Segment Open

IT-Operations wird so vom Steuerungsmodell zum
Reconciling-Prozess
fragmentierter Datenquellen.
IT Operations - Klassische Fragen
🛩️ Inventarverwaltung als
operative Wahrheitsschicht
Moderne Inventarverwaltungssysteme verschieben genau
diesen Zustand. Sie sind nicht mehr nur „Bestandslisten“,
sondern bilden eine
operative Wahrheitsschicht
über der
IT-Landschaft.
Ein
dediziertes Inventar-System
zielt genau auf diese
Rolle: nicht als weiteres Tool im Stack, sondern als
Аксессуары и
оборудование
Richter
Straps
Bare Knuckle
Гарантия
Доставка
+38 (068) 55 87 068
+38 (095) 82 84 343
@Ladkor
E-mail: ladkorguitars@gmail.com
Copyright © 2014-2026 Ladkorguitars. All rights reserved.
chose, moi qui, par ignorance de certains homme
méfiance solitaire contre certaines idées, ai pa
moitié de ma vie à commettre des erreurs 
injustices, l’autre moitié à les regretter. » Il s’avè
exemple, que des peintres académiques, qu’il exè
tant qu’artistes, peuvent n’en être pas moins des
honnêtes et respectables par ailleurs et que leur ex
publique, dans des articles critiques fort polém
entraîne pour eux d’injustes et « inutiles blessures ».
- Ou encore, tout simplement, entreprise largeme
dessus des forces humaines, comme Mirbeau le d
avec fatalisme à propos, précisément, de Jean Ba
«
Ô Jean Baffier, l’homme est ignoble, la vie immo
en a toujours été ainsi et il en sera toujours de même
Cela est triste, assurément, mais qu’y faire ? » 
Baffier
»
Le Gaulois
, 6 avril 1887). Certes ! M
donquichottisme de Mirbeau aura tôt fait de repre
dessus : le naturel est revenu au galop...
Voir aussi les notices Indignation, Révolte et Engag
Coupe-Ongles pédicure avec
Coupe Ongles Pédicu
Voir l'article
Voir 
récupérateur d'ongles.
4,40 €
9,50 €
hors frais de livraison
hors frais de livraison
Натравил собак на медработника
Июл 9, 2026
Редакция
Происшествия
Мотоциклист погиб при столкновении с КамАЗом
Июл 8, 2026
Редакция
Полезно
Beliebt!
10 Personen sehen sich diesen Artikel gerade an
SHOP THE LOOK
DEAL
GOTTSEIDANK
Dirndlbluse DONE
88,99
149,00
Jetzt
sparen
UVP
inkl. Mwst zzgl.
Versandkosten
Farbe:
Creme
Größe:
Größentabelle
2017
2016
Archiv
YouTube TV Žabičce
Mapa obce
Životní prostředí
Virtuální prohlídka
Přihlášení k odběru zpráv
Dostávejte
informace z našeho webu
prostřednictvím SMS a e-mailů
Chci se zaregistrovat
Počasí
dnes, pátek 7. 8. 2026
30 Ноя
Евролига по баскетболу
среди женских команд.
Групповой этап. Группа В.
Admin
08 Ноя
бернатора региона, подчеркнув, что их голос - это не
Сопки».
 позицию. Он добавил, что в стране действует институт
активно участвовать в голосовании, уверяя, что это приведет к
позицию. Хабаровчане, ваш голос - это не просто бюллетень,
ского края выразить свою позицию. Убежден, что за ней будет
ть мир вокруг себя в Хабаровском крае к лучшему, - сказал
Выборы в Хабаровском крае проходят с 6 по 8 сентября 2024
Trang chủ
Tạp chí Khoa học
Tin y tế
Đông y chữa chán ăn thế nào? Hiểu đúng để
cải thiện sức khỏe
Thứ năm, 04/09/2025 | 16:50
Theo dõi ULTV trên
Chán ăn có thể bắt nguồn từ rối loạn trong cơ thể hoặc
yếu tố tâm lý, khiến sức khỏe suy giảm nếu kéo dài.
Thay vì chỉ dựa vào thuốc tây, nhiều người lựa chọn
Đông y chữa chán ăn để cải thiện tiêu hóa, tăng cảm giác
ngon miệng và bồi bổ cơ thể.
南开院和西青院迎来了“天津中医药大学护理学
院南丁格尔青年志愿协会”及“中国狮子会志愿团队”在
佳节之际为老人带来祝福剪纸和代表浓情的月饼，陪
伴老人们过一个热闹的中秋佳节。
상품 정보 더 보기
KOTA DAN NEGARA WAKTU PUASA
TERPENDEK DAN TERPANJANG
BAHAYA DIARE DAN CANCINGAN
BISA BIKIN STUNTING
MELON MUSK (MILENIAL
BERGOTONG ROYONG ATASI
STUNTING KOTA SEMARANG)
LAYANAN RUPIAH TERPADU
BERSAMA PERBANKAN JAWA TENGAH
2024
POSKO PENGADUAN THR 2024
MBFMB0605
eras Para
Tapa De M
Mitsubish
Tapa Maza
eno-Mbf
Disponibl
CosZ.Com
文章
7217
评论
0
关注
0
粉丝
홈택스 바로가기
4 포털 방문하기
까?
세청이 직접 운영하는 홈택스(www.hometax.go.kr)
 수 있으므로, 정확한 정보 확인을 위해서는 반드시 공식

Segment Closed

» Task to carry out:
Take the entries above and return only the lines from the one with "Натравил собак на медработника" to the one with "dnes, pátek 7. 8. 2026", both included, unchanged.

» Result for this exercise:
Натравил собак на медработника
Июл 9, 2026
Редакция
Происшествия
Мотоциклист погиб при столкновении с КамАЗом
Июл 8, 2026
Редакция
Полезно
Beliebt!
10 Personen sehen sich diesen Artikel gerade an
SHOP THE LOOK
DEAL
GOTTSEIDANK
Dirndlbluse DONE
88,99
149,00
Jetzt
sparen
UVP
inkl. Mwst zzgl.
Versandkosten
Farbe:
Creme
Größe:
Größentabelle
2017
2016
Archiv
YouTube TV Žabičce
Mapa obce
Životní prostředí
Virtuální prohlídka
Přihlášení k odběru zpráv
Dostávejte
informace z našeho webu
prostřednictvím SMS a e-mailů
Chci se zaregistrovat
Počasí
dnes, pátek 7. 8. 2026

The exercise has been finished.